El control de urnas se vuelve inabarcable

Una misión casi imposible. Las organizaciones políticas preparan su propio control electoral para el día de las elecciones en medio de un Consejo Nacional Electoral con pugnas internas y criticado por no observar algunos cabos sueltos del proceso. En ese camino de preparación para el control, encuentran un escollo: el número de delegados.

Son más de 40.000 los que cada partido y movimiento nacional está facultado a acreditar ante el Consejo Nacional Electoral si su intención es contar con ojos en todas las fases del proceso del 24 de marzo.

Varios dirigentes de organizaciones políticas consultados por EXPRESO coinciden en que reunir a un “ejército” de personas es una tarea casi imposible, por lo que en algunos casos se concentrarán en localidades en las que consideran que tienen más opciones de ganar alguna dignidad. Wilson Sánchez, director nacional del partido Adelante Ecuatoriano Adelante, reconoce que pondrá mayor énfasis en las provincias de Guayas, Pichincha, Los Ríos, Santo Domingo, Pastaza, Cotopaxi, Chimborazo, Imbabura y Esmeraldas. “Lo que haremos es indicar a nuestros candidatos que defiendan sus votos. No nos comprometemos a cubrir las 40.000 mesas”, dijo el dirigente refiriéndose a las 40.276 juntas receptoras del voto a nivel nacional.

El manual operativo para la acreditación de delegados de organizaciones políticas los faculta a contar con un delegado por cada junta receptora del voto. Además, dos por cada Junta Provincial Electoral, uno por cada junta receptora del voto móvil, un coordinador de delegados por cada recinto electoral, uno en cada Recinto de Transmisión y Publicación de Actas, uno para el recuento y uno en el Centro Nacional de Difusión de Resultados.

Con Sánchez coincide el director nacional de Unidad Popular, Geovanni Atarihuana.

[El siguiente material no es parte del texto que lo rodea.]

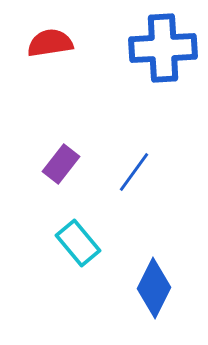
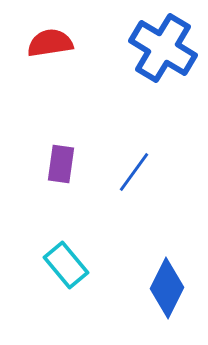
blue cross: rotated 34 degrees clockwise
purple rectangle: rotated 30 degrees counterclockwise
cyan rectangle: moved 12 px left, 22 px down
blue diamond: moved 13 px right
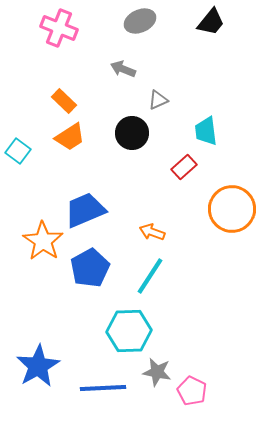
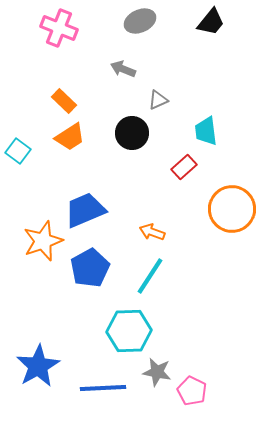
orange star: rotated 18 degrees clockwise
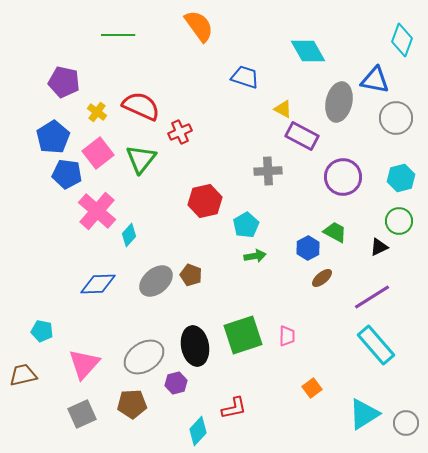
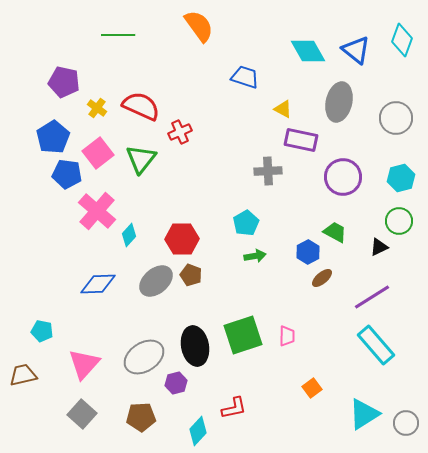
blue triangle at (375, 80): moved 19 px left, 30 px up; rotated 28 degrees clockwise
yellow cross at (97, 112): moved 4 px up
purple rectangle at (302, 136): moved 1 px left, 4 px down; rotated 16 degrees counterclockwise
red hexagon at (205, 201): moved 23 px left, 38 px down; rotated 12 degrees clockwise
cyan pentagon at (246, 225): moved 2 px up
blue hexagon at (308, 248): moved 4 px down
brown pentagon at (132, 404): moved 9 px right, 13 px down
gray square at (82, 414): rotated 24 degrees counterclockwise
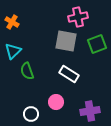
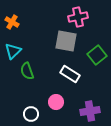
green square: moved 11 px down; rotated 18 degrees counterclockwise
white rectangle: moved 1 px right
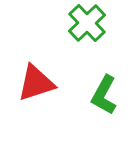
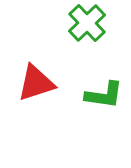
green L-shape: rotated 111 degrees counterclockwise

También pondrá atención en las localidades con mayor posibilidad de ganar, apoyados con la tecnología. “Tenemos en varias provincias establecidas aplicaciones a nivel informático para poder tener nuestro propio conteo y registro”.

Una parte es reclutar a las personas y la otra es capacitarlas. En el movimiento CREO prestan atención a este factor, según el director territorial Lorenzo Calvas. Son instruidos sobre sus atribuciones, facultades, puntualidad, atención a la votación y, sobre todo, el escrutinio. “Este proceso electoral será muy diferente. El poder de resistencia de los delegados estará dado por la capacitación”.

En Centro Democrático reconocen que la prioridad es Guayaquil. Nicanor Moscoso, director del Tribunal Electoral Interno del movimiento, asegura que contarán con delegadas en cada una de las mesas de votación de la ciudad, incluidos coordinadores y supervisores de recintos. “Vamos a vigilar todo el proceso desde la integración de las juntas”.